Abstract

The nBn photodetector architecture proposed and demonstrated by Maimon and Wicks provides an effective means for lowering generation-recombination dark current by suppressing Shockley-Read-Hall processes, and for reducing surface leakage dark current. This has been especially beneficial for III-V semiconductor based infrared photodiodes, which traditionally tend to suffer from excess depletion dark current and lack of good surface passivation. We examine how contact (n), barrier (B), and absorber (n) properties can affect carrier transport in nBn infrared detector. In an nBn detector the unipolar electron barrier should block only the electrons while allowing the un-impeded flow of holes, but improper barrier doping or barrier-absorber band offset could also block hole transport and result in higher turn-on bias.
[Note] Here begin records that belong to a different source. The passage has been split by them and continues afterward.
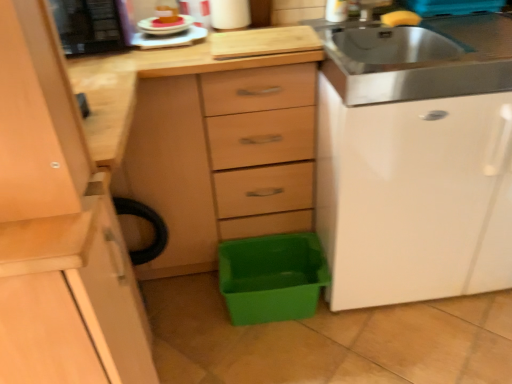 Locate an element on the screen. Image resolution: width=512 pixels, height=384 pixels. white glossy plate at upper center, which is counted as the second appliance, starting from the left is located at coordinates (167, 33).

Describe the element at coordinates (414, 197) in the screenshot. I see `white glossy file cabinet at right` at that location.

What do you see at coordinates (272, 277) in the screenshot? I see `green plastic storage box at lower center` at bounding box center [272, 277].

Find the location of a particular element. This screenshot has height=384, width=512. pink frosted cake at upper left, placed as the second food when sorted from right to left is located at coordinates tap(167, 21).

Which object is positioned more to the left, stainless steel sink at upper right or green plastic storage box at lower center?

green plastic storage box at lower center is more to the left.

Is green plastic storage box at lower center at the back of stainless steel sink at upper right?

No.

Consider the image. Can you tell me how much stainless steel sink at upper right and green plastic storage box at lower center differ in facing direction?

stainless steel sink at upper right and green plastic storage box at lower center are facing 0.919 degrees away from each other.

The height and width of the screenshot is (384, 512). What are the coordinates of `storage box below the stainless steel sink at upper right (from the image's perspective)` in the screenshot? It's located at (272, 277).

Is green plastic storage box at lower center with matte wood chest of drawers at center?

green plastic storage box at lower center and matte wood chest of drawers at center are clearly separated.

Is green plastic storage box at lower center spatially inside matte wood chest of drawers at center, or outside of it?

The correct answer is: outside.

Based on their sizes in the image, would you say green plastic storage box at lower center is bigger or smaller than matte wood chest of drawers at center?

green plastic storage box at lower center is smaller than matte wood chest of drawers at center.

Between black plastic microwave at upper left, which ranks as the 2th appliance in right-to-left order, and white glossy file cabinet at right, which one appears on the left side from the viewer's perspective?

From the viewer's perspective, black plastic microwave at upper left, which ranks as the 2th appliance in right-to-left order, appears more on the left side.

Considering their positions, is black plastic microwave at upper left, marked as the first appliance in a left-to-right arrangement, located in front of or behind white glossy file cabinet at right?

black plastic microwave at upper left, marked as the first appliance in a left-to-right arrangement, is positioned farther from the viewer than white glossy file cabinet at right.

I want to click on file cabinet to the right of black plastic microwave at upper left, which ranks as the 2th appliance in right-to-left order, so click(x=414, y=197).

Between black plastic microwave at upper left, which ranks as the 2th appliance in right-to-left order, and white glossy file cabinet at right, which one has more height?

white glossy file cabinet at right is taller.

Is yellow sponge at upper right, which ranks as the 2th food in left-to-right order, to the left of pink frosted cake at upper left, positioned as the 1th food in left-to-right order, from the viewer's perspective?

Incorrect, yellow sponge at upper right, which ranks as the 2th food in left-to-right order, is not on the left side of pink frosted cake at upper left, positioned as the 1th food in left-to-right order.

How distant is yellow sponge at upper right, which ranks as the 1th food in right-to-left order, from pink frosted cake at upper left, placed as the second food when sorted from right to left?

A distance of 29.34 inches exists between yellow sponge at upper right, which ranks as the 1th food in right-to-left order, and pink frosted cake at upper left, placed as the second food when sorted from right to left.

Between point (407, 23) and point (169, 23), which one is positioned in front?

The point (169, 23) is more forward.

From the image's perspective, is yellow sponge at upper right, which ranks as the 1th food in right-to-left order, beneath pink frosted cake at upper left, positioned as the 1th food in left-to-right order?

Incorrect, from the image's perspective, yellow sponge at upper right, which ranks as the 1th food in right-to-left order, is higher than pink frosted cake at upper left, positioned as the 1th food in left-to-right order.

From the image's perspective, would you say white glossy plate at upper center, which is the first appliance from right to left, is shown under black plastic microwave at upper left, marked as the first appliance in a left-to-right arrangement?

Yes, from the image's perspective, white glossy plate at upper center, which is the first appliance from right to left, is below black plastic microwave at upper left, marked as the first appliance in a left-to-right arrangement.

In the scene shown: From a real-world perspective, between white glossy plate at upper center, which is counted as the second appliance, starting from the left, and black plastic microwave at upper left, which ranks as the 2th appliance in right-to-left order, who is vertically higher?

black plastic microwave at upper left, which ranks as the 2th appliance in right-to-left order.

Which of these two, white glossy plate at upper center, which is the first appliance from right to left, or black plastic microwave at upper left, which ranks as the 2th appliance in right-to-left order, is wider?

Wider between the two is black plastic microwave at upper left, which ranks as the 2th appliance in right-to-left order.

Which of these two, white glossy plate at upper center, which is the first appliance from right to left, or black plastic microwave at upper left, marked as the first appliance in a left-to-right arrangement, stands taller?

black plastic microwave at upper left, marked as the first appliance in a left-to-right arrangement.

Can you confirm if white glossy plate at upper center, which is counted as the second appliance, starting from the left, is positioned to the left of stainless steel sink at upper right?

Yes, white glossy plate at upper center, which is counted as the second appliance, starting from the left, is to the left of stainless steel sink at upper right.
Contact doping has also been observed to result in higher turn-on bias at higher temperatures. In the case when the absorber is made from n-doped type-II superlattice (T2SL), although it is often assumed that the exceedingly large growth-direction band-edge curvature hole effective mass in n-type long-wavelength infrared (LWIR) T2SL would lead to low hole mobility and therefore low detector collection quantum efficiency, in practice mid-wavelength infrared (MWIR) and LWIR nBn infrared detectors have demonstrated good optical response. We explore how hole mobility can be affected by band structure effects such as band mixing and subband splitting to gain better understanding of hole transport in T2SL.